To: yade-users@xxxxxxxxxxxxxxxxxxx
From: Rong Zhao <question684820@xxxxxxxxxxxxxxxxxxxxx>
Date: Tue, 08 Oct 2019 08:44:11 -0000
Reply-to: question684820@xxxxxxxxxxxxxxxxxxxxx
Sender: bounces@xxxxxxxxxxxxx
New question #684820 on Yade:
https://answers.launchpad.net/yade/+question/684820

Hi, everybody.
 I am learning an example of the triaxial test[1]. I have a question about it. When I run the following codes, the code of O.engines[5]=PyRunner(iterPeriod=20,command='history()') seems to don't work, it does not replace the previous O.engines[5], that is O.engines[5]=TriaxialStateRecorder(iterPeriod=100,file='WallStresses') when I look inside in the Inspect window.

Here are the codes:

# -*- coding: utf-8 -*-

from yade import pack

############################################
###   DEFINING VARIABLES AND MATERIALS   ###
############################################

# The following 5 lines will be used later for batch execution
nRead=readParamsFromTable(
	num_spheres=1000,# number of spheres
	compFricDegree = 30, # contact friction during the confining phase
	key='_triax_base_', # put you simulation's name here
	unknownOk=True
)

from yade.params import table

num_spheres=table.num_spheres# number of spheres
key=table.key
targetPorosity = 0.43 #the porosity we want for the packing
compFricDegree = table.compFricDegree # initial contact friction during the confining phase (will be decreased during the REFD compaction process)
finalFricDegree = 30 # contact friction during the deviatoric loading
rate=-0.02 # loading rate (strain rate)
damp=0.2 # damping coefficient
stabilityThreshold=0.01 # we test unbalancedForce against this value in different loops (see below)
young=5e6 # contact stiffness
mn,mx=Vector3(0,0,0),Vector3(1,1,1) # corners of the initial packing


## create materials for spheres and plates
O.materials.append(FrictMat(young=young,poisson=0.5,frictionAngle=radians(compFricDegree),density=2600,label='spheres'))
O.materials.append(FrictMat(young=young,poisson=0.5,frictionAngle=0,density=0,label='walls'))
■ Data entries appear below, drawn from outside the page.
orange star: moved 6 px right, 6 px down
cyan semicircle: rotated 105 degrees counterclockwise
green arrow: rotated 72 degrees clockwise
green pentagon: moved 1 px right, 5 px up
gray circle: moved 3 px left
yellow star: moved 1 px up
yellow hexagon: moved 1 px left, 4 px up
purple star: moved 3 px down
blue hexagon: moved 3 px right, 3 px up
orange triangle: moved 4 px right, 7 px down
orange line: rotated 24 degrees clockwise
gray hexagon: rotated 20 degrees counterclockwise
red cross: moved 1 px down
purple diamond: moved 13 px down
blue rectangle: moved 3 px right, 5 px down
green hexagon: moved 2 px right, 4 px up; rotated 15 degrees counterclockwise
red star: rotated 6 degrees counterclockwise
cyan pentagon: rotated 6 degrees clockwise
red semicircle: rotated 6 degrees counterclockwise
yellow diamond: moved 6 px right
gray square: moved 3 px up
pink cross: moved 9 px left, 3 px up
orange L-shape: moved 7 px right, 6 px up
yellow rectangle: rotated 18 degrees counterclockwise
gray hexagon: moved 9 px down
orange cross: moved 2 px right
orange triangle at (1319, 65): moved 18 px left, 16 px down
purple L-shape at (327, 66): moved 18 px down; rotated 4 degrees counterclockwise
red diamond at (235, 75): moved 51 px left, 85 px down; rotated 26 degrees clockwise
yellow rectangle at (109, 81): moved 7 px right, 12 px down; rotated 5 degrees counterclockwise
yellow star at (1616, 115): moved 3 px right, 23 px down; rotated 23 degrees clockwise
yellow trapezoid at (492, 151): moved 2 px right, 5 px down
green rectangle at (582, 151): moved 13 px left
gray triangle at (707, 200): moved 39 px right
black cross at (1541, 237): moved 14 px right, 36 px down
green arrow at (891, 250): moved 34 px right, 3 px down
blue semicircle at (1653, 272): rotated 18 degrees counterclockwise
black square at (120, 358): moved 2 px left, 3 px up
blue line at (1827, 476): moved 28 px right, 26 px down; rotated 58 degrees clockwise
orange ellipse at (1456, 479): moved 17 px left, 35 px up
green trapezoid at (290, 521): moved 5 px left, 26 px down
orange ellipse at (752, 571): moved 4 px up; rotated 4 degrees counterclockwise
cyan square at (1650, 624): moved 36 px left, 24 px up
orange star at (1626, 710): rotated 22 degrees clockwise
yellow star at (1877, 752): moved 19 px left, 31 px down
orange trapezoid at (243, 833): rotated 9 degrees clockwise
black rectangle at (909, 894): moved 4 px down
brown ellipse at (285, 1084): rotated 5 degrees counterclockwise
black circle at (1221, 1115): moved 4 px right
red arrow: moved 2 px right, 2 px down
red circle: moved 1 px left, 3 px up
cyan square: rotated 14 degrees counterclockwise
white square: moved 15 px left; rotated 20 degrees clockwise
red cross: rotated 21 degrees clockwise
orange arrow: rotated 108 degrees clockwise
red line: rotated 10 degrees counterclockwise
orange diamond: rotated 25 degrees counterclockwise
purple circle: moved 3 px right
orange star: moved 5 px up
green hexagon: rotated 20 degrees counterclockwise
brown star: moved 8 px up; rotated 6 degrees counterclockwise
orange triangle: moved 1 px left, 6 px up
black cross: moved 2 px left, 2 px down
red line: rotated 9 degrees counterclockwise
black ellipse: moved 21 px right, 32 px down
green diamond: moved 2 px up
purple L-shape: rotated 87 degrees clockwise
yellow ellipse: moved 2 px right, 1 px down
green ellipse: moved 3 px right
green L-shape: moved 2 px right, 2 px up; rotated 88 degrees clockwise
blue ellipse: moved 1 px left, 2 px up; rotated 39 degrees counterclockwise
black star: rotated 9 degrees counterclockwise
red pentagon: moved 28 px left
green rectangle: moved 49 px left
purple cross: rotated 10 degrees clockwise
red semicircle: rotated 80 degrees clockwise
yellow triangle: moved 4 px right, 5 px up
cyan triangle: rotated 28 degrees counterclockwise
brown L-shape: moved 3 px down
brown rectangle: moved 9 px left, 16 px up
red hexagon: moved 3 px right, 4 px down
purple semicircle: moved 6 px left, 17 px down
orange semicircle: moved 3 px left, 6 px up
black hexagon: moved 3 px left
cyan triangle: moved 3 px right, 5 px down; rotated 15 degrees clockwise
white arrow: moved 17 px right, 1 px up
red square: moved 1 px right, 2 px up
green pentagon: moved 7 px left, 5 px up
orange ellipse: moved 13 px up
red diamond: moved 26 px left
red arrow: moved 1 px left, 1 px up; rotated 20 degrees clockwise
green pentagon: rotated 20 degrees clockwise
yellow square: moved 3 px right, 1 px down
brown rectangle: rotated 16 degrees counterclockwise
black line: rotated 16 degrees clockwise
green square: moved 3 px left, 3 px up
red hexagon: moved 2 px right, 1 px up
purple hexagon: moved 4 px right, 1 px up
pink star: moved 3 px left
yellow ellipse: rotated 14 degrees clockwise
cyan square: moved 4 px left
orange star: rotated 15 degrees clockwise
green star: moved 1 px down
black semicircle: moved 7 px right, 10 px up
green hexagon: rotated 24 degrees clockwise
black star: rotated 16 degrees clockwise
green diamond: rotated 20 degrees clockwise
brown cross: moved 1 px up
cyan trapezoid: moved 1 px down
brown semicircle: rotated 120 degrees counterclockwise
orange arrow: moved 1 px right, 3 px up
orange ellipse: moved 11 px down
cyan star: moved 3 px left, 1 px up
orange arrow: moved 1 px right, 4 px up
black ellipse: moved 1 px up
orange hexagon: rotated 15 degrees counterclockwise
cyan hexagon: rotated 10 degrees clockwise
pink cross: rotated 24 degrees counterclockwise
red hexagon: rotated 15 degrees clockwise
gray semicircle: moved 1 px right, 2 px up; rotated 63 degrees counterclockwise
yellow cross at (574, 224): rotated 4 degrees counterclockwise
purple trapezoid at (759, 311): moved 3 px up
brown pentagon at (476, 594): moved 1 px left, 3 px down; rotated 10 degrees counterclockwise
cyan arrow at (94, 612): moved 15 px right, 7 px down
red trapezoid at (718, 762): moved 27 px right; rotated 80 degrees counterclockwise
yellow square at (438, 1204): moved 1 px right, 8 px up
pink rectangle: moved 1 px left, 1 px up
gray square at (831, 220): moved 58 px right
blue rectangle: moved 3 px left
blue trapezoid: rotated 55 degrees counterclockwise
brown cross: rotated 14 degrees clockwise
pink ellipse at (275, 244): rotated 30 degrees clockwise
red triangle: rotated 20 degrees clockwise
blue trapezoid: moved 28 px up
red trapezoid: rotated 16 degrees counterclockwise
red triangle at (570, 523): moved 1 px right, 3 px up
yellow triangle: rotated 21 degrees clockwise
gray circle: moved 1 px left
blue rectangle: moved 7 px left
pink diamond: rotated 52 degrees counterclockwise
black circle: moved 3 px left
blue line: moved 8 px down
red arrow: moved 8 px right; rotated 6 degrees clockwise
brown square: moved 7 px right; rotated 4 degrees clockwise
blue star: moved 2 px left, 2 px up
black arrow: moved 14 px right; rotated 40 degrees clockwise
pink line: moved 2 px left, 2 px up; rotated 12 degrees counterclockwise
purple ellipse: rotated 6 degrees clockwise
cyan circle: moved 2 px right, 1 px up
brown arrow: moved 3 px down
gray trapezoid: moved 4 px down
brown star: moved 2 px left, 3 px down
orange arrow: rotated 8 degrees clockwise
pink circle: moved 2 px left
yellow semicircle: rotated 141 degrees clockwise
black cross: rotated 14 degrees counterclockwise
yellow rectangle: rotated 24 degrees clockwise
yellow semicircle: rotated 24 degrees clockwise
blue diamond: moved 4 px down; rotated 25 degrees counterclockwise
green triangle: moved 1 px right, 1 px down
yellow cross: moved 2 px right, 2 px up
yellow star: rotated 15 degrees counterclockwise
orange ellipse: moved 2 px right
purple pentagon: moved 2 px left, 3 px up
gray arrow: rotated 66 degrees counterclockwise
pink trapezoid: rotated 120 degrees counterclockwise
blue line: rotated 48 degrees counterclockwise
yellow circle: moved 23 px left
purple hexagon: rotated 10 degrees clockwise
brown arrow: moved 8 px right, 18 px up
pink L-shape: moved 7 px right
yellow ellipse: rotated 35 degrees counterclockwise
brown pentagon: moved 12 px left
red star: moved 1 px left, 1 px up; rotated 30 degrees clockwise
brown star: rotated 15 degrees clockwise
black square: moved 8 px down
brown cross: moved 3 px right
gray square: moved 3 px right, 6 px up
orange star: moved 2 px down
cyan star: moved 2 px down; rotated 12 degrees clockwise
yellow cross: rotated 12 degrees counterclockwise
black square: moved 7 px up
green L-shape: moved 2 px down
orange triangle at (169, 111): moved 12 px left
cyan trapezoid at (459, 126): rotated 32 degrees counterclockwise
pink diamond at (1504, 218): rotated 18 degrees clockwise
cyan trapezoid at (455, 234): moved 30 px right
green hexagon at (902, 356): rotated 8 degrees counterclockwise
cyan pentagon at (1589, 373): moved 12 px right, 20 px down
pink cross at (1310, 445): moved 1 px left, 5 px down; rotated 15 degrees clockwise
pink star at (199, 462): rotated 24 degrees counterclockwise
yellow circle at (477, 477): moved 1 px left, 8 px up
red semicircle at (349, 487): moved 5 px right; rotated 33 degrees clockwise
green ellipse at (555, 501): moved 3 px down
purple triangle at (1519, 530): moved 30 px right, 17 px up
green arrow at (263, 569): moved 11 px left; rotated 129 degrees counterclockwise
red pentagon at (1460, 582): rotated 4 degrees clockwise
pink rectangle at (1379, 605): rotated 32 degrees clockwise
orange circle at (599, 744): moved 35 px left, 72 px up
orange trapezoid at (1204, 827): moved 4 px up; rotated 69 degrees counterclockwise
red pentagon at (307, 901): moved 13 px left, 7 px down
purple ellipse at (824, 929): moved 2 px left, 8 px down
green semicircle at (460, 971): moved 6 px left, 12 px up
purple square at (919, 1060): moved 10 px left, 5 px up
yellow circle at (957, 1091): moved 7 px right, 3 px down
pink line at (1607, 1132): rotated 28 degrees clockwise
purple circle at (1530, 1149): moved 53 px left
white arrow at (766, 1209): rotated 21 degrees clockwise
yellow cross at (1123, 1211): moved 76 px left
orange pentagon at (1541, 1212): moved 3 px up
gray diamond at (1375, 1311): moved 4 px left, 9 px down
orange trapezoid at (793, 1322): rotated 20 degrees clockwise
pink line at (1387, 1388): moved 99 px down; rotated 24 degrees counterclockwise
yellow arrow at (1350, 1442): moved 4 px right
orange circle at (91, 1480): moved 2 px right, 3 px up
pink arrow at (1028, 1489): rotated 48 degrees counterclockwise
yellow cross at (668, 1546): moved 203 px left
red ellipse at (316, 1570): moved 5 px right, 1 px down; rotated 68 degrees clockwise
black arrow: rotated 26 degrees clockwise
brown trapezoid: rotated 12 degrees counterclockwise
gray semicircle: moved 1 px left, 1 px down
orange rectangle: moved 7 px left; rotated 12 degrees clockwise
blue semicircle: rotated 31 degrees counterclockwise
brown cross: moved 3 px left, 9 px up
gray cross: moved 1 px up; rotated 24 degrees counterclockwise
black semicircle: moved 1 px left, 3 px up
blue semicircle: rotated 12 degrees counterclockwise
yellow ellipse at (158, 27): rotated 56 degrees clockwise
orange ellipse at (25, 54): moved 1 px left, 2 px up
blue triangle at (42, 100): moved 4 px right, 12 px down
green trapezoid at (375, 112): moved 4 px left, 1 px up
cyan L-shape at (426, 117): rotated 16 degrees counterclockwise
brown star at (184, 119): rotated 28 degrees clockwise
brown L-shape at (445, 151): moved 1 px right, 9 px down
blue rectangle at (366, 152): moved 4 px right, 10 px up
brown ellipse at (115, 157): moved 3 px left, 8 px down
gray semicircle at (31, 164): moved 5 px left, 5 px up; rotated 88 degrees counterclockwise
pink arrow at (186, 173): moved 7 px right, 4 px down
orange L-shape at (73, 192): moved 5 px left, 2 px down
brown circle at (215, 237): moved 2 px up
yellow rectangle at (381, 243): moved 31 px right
## create walls around the packing
walls=aabbWalls([mn,mx],thickness=0,material='walls')
wallIds=O.bodies.append(walls)

## use a SpherePack object to generate a random loose particles packing
sp=pack.SpherePack()


clumps=False #turn this true for the same example with clumps
if clumps:
 ## approximate mean rad of the futur dense packing for latter use
 volume = (mx[0]-mn[0])*(mx[1]-mn[1])*(mx[2]-mn[2])
 mean_rad = pow(0.09*volume/num_spheres,0.3333)
 ## define a unique clump type (we could have many, see clumpCloud documentation)
 c1=pack.SpherePack([((-0.2*mean_rad,0,0),0.5*mean_rad),((0.2*mean_rad,0,0),0.5*mean_rad)])
 ## generate positions and input them in the simulation
 sp.makeClumpCloud(mn,mx,[c1],periodic=False)
 sp.toSimulation(material='spheres')
 O.bodies.updateClumpProperties()#get more accurate clump masses/volumes/inertia
else:
 sp.makeCloud(mn,mx,-1,0.3333,num_spheres,False, 0.95,seed=1) #"seed" make the "random" generation always the same
 O.bodies.append([sphere(center,rad,material='spheres') for center,rad in sp])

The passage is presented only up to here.